Dans cet essai, elle s’interroge sur la définition, les conditions juridiques et les conditions de travail des fixeurs, indispensables lors des conflits, afin de faire sortir de l’ombre ces personnes le plus souvent invisibles, « intermédiaires » utiles mais jugés négligeables, si peu considérées qu’aucune loi ne les protège une fois le conflit terminé. Le réflecteur tourné vers les fixeurs les montre d’autant plus vulnérables que leur activité – qui n’est pas un métier – les rend ambivalents, suspectés de tous côtés.
Lors de son enquête, Stahuljak met constamment en tension les mondes médiéval et contemporain par des allers-retours fréquents et des questions qui embrassent les deux mondes. Sa méthode relève avant tout de l’histoire engagée manière de croiser savoirs historiques, concepts et interrogations contemporains, pour entrelacer une parole à visée éthique et politique avec l’analyse de sciences sociales et le fil historique qui constitue l’armature du livre.

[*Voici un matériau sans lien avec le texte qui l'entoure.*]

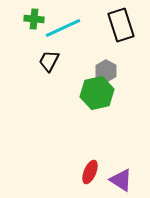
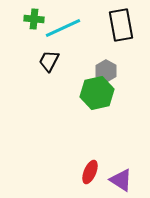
black rectangle: rotated 8 degrees clockwise
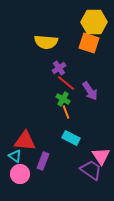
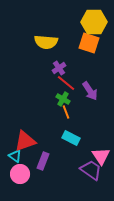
red triangle: rotated 25 degrees counterclockwise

Malgré une argumentation soutenue et pédagogique, il ne s’agit nullement d’un ouvrage académique par et pour médiévistes, mais d’un essai à portée contemporaine qui se sert du monde médiéval et de ses récits comme point d’ancrage, terrain et exemple. L’historien qui y chercherait la rigueur et la méthode habituelles de sa discipline risque d’être déçu. À l’inverse, en tant qu’essai qui convoque le passé pour penser et agir au présent, le livre de Stahuljak tient ses promesses : en discutant de la fonction et du statut des fixeurs dans deux mondes rapprochés par cette figure intrigante, il permet de saisir l’ambivalence qui perdure face à ces médiateurs indispensables, et son injustice.
Si le mot fixeur, aujourd’hui couramment utilisé, a été importé dans les années 1970 de l’anglais où to fix signifie arranger, le livre montre que l’activité, elle, est ancienne. En français médiéval, les termes sont nombreux pour désigner ceux qui la pratiquent : drogman, dragoman, drugeman, targuman, turceman, truchement, pour ne donner que les formes les plus fréquentes, dont on retrouve les équivalents dans les autres langues médiévales et qui pullulent dans la littérature, les récits de voyage, les chroniques médiévaux.

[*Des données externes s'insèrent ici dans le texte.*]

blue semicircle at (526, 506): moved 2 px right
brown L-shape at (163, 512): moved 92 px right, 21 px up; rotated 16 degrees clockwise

Zrinka Stahuljak les rencontre lors des voyages en Terre Sainte, en Orient, auprès des missionnaires, des diplomates, des explorateurs, des marchands. Aujourd’hui, lors des conflits, tant les journalistes étrangers que les troupes ou diplomates ont recours à ces auxiliaires multifonctionnels locaux qui, au-delà de leur travail de traducteurs, sont « leurs yeux et leurs oreilles », grâce à leur connaissance du terrain. Ils leur servent de bottin téléphonique, de guide, voire de gardes du corps ; ils s’assurent des détails de leurs itinéraires, s’occupent de leur logement en lieu sûr, des rendez-vous avec les administrations ou des personnages locaux ; ils procurent autant les informations et les contacts que la nourriture ou le matériel nécessaire dans un cadre périlleux.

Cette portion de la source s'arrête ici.